■ Work to be completed
Write out, from the entries below, exactly the lines that run between the lines holding "quiz sobre educação" and "и школа полного", inclusive, and stop there.
....................
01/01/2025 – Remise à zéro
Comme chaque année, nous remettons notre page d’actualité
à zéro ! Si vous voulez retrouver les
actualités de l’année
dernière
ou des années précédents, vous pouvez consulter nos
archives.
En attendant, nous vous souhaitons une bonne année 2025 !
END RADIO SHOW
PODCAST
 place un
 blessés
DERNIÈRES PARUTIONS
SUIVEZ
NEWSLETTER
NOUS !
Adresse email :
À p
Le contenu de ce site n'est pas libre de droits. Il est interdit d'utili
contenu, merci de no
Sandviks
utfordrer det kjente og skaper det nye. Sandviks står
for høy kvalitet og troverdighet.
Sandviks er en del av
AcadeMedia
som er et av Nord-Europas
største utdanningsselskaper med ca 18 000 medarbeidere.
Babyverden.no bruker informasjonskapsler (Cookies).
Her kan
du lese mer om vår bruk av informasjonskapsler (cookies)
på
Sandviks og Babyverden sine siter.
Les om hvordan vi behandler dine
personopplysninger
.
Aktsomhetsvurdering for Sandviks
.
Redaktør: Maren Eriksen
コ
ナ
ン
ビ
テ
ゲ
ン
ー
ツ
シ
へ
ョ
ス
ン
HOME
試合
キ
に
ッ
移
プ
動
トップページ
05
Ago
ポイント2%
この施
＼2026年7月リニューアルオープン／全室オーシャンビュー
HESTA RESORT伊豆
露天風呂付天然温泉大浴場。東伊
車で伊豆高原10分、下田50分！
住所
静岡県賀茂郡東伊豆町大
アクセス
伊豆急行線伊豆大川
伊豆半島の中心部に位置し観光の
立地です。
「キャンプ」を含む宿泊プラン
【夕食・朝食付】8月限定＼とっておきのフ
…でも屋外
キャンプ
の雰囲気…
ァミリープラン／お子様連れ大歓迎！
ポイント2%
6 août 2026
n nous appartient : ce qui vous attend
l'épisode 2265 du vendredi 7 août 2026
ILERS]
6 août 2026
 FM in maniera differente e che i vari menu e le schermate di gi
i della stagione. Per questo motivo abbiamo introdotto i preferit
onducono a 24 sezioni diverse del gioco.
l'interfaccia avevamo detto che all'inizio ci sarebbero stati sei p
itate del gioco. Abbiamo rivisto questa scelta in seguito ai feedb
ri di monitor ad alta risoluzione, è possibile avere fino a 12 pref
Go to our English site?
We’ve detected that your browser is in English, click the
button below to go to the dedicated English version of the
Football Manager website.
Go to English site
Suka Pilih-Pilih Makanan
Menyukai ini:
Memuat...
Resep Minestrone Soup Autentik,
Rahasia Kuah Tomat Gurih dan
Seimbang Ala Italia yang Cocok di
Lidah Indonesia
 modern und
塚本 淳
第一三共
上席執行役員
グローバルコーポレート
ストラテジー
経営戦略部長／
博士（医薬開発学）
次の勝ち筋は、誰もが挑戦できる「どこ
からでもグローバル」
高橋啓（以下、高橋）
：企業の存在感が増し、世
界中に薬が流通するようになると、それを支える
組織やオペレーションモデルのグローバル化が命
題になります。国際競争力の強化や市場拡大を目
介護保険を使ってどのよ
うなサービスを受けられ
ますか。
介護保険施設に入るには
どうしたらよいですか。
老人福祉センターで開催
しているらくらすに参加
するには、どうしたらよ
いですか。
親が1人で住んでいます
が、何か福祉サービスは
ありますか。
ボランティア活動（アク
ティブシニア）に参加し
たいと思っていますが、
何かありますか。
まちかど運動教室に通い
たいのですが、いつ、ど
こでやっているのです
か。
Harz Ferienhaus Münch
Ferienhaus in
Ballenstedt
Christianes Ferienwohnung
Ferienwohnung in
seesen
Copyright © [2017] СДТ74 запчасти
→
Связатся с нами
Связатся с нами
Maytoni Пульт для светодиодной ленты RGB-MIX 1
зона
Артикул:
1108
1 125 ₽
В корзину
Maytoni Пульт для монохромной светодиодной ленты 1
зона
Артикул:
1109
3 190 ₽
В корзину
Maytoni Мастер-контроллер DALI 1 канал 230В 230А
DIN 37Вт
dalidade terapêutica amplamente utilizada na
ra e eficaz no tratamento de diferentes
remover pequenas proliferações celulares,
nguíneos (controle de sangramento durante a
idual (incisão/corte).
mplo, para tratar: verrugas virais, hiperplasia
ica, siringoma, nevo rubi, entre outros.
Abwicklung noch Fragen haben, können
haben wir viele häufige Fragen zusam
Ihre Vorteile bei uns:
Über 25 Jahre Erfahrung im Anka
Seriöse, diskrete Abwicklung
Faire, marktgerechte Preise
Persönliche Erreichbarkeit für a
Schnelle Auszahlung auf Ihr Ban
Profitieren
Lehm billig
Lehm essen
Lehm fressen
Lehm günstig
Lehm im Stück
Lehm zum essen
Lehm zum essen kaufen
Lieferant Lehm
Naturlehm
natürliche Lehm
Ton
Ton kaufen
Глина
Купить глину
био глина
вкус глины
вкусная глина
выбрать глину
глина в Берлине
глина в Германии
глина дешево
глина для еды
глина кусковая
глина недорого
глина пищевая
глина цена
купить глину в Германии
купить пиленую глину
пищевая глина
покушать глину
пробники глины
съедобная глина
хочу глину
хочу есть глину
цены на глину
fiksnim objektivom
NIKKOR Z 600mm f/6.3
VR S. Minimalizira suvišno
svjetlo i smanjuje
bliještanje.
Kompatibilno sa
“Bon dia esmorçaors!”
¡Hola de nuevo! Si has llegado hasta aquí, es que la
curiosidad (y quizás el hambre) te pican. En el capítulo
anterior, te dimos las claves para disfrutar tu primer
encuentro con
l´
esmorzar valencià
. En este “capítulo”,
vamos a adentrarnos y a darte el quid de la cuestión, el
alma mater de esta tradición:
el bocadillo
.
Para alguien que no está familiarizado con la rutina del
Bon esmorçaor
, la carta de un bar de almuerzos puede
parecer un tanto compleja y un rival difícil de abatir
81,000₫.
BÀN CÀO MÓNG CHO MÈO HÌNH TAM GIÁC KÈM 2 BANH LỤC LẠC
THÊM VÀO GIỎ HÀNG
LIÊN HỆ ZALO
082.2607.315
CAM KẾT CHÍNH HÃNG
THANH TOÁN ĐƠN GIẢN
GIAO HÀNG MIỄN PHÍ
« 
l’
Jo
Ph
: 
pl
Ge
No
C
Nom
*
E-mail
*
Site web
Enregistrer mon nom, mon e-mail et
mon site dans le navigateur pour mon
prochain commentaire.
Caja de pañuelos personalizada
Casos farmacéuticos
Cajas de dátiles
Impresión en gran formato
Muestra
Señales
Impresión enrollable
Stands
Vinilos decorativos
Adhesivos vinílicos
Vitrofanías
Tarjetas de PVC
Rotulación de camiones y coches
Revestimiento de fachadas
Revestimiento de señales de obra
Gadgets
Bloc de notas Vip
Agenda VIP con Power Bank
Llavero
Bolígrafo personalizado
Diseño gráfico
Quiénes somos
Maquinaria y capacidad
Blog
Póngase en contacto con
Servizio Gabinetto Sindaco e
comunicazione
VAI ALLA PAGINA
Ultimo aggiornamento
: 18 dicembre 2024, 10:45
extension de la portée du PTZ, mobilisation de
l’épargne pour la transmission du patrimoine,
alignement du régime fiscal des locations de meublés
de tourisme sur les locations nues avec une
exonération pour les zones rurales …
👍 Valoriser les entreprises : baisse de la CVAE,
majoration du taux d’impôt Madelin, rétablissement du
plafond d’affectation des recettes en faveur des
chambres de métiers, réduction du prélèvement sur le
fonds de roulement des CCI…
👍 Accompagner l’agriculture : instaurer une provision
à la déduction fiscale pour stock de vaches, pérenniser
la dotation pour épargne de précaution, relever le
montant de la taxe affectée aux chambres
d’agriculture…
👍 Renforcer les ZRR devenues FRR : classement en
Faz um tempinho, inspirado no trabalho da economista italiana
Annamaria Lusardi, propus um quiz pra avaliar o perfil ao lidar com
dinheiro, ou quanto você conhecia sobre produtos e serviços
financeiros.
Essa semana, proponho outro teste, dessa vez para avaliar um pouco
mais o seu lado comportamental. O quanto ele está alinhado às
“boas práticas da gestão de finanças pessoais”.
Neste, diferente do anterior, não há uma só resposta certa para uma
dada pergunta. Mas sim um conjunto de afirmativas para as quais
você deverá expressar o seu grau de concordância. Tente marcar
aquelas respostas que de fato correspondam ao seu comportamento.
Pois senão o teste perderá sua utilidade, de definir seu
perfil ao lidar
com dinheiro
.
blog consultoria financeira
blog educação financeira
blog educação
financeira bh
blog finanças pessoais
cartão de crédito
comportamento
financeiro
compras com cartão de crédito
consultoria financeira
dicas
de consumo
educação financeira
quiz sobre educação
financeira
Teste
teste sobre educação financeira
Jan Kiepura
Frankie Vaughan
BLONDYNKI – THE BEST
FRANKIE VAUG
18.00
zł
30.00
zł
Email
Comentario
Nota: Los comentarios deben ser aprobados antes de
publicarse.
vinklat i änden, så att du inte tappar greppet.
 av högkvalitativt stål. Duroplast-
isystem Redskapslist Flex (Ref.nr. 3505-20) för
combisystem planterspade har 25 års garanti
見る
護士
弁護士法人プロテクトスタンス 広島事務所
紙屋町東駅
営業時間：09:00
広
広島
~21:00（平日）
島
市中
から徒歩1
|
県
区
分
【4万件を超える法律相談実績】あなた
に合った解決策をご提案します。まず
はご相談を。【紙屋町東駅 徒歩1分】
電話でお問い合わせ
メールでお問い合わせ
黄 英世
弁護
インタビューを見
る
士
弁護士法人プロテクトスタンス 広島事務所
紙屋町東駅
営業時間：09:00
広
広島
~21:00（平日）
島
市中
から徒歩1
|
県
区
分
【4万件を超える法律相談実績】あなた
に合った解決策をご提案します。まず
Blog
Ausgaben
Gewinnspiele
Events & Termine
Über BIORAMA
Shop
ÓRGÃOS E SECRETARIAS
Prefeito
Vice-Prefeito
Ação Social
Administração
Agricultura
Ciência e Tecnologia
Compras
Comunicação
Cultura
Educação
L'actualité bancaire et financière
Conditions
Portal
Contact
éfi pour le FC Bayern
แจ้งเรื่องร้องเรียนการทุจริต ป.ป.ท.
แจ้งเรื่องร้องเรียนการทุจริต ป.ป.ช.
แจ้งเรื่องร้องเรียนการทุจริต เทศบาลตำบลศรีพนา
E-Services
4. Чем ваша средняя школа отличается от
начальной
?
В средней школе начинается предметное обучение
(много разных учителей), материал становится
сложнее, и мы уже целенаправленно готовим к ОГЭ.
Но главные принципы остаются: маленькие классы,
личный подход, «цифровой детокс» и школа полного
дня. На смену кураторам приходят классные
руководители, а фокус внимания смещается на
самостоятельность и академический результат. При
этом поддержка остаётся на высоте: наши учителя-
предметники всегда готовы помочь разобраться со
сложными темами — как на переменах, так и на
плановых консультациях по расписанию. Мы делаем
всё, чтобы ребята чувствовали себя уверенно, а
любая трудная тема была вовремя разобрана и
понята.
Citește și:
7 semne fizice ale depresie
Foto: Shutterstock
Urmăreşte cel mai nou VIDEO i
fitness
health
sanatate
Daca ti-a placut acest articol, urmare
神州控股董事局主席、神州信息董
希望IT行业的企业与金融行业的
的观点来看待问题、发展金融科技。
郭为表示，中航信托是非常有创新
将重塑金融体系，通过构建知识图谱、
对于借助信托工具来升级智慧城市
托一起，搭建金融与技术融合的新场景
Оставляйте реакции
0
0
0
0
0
....................
■ Written answer
quiz sobre educação
financeira
Teste
teste sobre educação financeira
Jan Kiepura
Frankie Vaughan
BLONDYNKI – THE BEST
FRANKIE VAUG
18.00
zł
30.00
zł
Email
Comentario
Nota: Los comentarios deben ser aprobados antes de
publicarse.
vinklat i änden, så att du inte tappar greppet.
 av högkvalitativt stål. Duroplast-
isystem Redskapslist Flex (Ref.nr. 3505-20) för
combisystem planterspade har 25 års garanti
見る
護士
弁護士法人プロテクトスタンス 広島事務所
紙屋町東駅
営業時間：09:00
広
広島
~21:00（平日）
島
市中
から徒歩1
|
県
区
分
【4万件を超える法律相談実績】あなた
に合った解決策をご提案します。まず
はご相談を。【紙屋町東駅 徒歩1分】
電話でお問い合わせ
メールでお問い合わせ
黄 英世
弁護
インタビューを見
る
士
弁護士法人プロテクトスタンス 広島事務所
紙屋町東駅
営業時間：09:00
広
広島
~21:00（平日）
島
市中
から徒歩1
|
県
区
分
【4万件を超える法律相談実績】あなた
に合った解決策をご提案します。まず
Blog
Ausgaben
Gewinnspiele
Events & Termine
Über BIORAMA
Shop
ÓRGÃOS E SECRETARIAS
Prefeito
Vice-Prefeito
Ação Social
Administração
Agricultura
Ciência e Tecnologia
Compras
Comunicação
Cultura
Educação
L'actualité bancaire et financière
Conditions
Portal
Contact
éfi pour le FC Bayern
แจ้งเรื่องร้องเรียนการทุจริต ป.ป.ท.
แจ้งเรื่องร้องเรียนการทุจริต ป.ป.ช.
แจ้งเรื่องร้องเรียนการทุจริต เทศบาลตำบลศรีพนา
E-Services
4. Чем ваша средняя школа отличается от
начальной
?
В средней школе начинается предметное обучение
(много разных учителей), материал становится
сложнее, и мы уже целенаправленно готовим к ОГЭ.
Но главные принципы остаются: маленькие классы,
личный подход, «цифровой детокс» и школа полного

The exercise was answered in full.